YOUR INSTRUCTIONS: Provide the count of lines below that include the word "email", without any accompanying remarks.

STORED DATA:
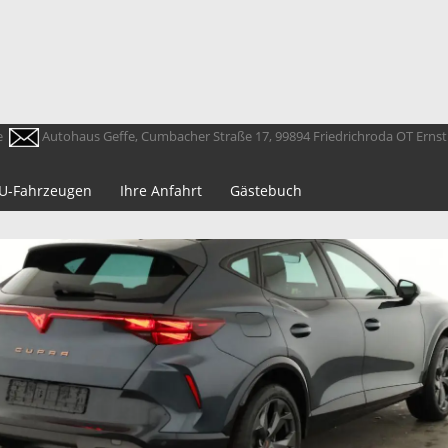
e
Autohaus Geffe, Cumbacher Straße 17, 99894 Friedrichroda OT Erns
 EU-Fahrzeugen
Ihre Anfahrt
Gästebuch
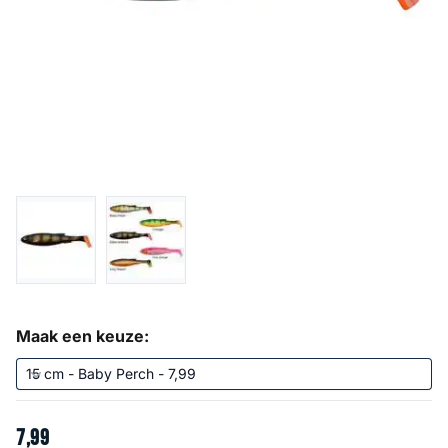
Maak een keuze:
7
,
99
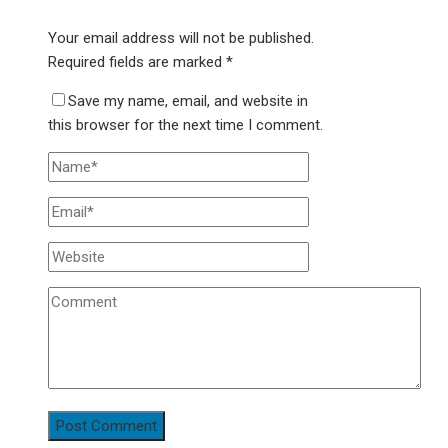
Your email address will not be published.
Required fields are marked
*
Save my name, email, and website in
this browser for the next time I comment.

RESPONSE BOX: 2